インボイス発行事業者の登録申請、来年3月まで様子をみる? ~意外に時間がかかる税務署の登録手続き~

 中田 清穂(なかた せいほ)

すでに一部では、インボイス発行事業者の登録申請は、来年3月末までです。
登録申請をして、来年9月末まで登録が完了しないと、インボイス制度がスタートする、2023年10月1日以降の取引について、適格請求書等が発行できなくなることになります。
これは、このコラムの連載で触れてきたように、得意先での仕入税額控除ができなくなり、得意先に多大な迷惑になります。

■1. 2022年8月末のインボイス発行事業者の登録完了の状況

東京商工リサーチのサイトでは、以下のような情報が記載されています。

2023年10月に始まるインボイス制度への事業者側の対応が進んでいない。
国税庁は消費税の納付義務のある法人や個人企業など約300万件の課税事業者のインボイス発行事業者(適格請求書発行事業者)への登録を見込んでいる。
だが、今年8月末の登録件数は100万件に満たず、国内企業等の登録率は法人42.4%、個人企業は9.9%にとどまることが東京商工リサーチ(TSR)の取材でわかった。
(出所:https://www.tsr-net.co.jp/news/analysis/20220909_01.html

また、同じページには、以下のような情報があります。

東京商工リサーチが8月1-9日に実施したアンケート調査で、インボイス制度を「知らない」との回答は7.5%にとどまる。
インボイス制度そのものは周知されているが、フリーランスの躊躇や煩雑な手続き方法に加え、日常業務の忙殺などで申請が遅れているようだ。

インボイス発行事業者の登録申請は、昨年10月1日から受付が開始され、来年3月末までが申請の期限です。
登録申請期間は、1年6か月あったわけですが、そのうち、3分の2の1年が経過しましたが、まだ、4割ちょっとしか登録されていないようです。

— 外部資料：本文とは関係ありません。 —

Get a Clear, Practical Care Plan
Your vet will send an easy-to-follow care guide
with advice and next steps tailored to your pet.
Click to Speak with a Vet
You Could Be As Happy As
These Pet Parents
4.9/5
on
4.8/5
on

■2. 登録申請をしてから登録が完了するまでどのくらいの所要期間があるか。

こんな記事を書いている、中田自身はどうしているのか!?
という「ツッコミ」にきちんとお答えするために、実は私の会社(有限会社ナレッジネットワーク)では、8月に登録申請を致しました。
そして、めでたく登録完了の通知が税務署から送付されてきました。
登録申請の方法は、e-TAXです。

以下が、実際に登録申請をした時の申請書の一部です。

1007

登録申請日は、令和4817日でした。
法人番号は、8-0108-0201-0881です。
手続きは、めちゃめちゃ単純で、東京商工リサーチに記事にあるような「煩雑な手続き」ではないと感じました。

 

そして、その後、税務署から送付されてきた通知書が以下です。
1007_2

通知が来たのは、令和4年8月26日です。
登録番号は、想定通り、自社の法人番号の前に「T」がついているだけです。
ここで何が言いたいかというと、登録申請をしたのが、8月17日。
通知が来たのが、8月26日。
ということは、e-TAXで申請して登録手続きが完了するまで、10日かかったことがわかります。
冒頭で示したように、1年間で4割ちょっとの登録ですから、まだ、殺到している状況ではないと思われます。
そしてe-TAXという電子データで申請しているにも関わらず、10日もかかるのです。

遅すぎます。
私からすると、e-TAXで申請したら、即時登録完了して、通知できてもおかしくないと思います。
どう考えても、何か人間がチェックしたり、あるいは、信じられませんが、他のシステムに、人間が転記入力しているのかもしれません。
そのくらい遅く感じられます。


■3. 登録完了までの期間は変化しているか。

実は、国税庁のサイトで、登録申請書の処理期間について、直近の情報が公表されています。
このコラムを執筆しているタイミングでは、9月30日時点での情報が、以下のように公表されていました。
1007_3

(出所:https://www.invoice-kohyo.nta.go.jp/zyuyo_oshirase/syorikikan.html

なんと、e-TAXでも約3週間になっています。
書面提出だと、1か月半もかかるようです。
私が8月中旬に申請した時には、10日でしたから、今はもう2倍以上の時間がかかっていることになります。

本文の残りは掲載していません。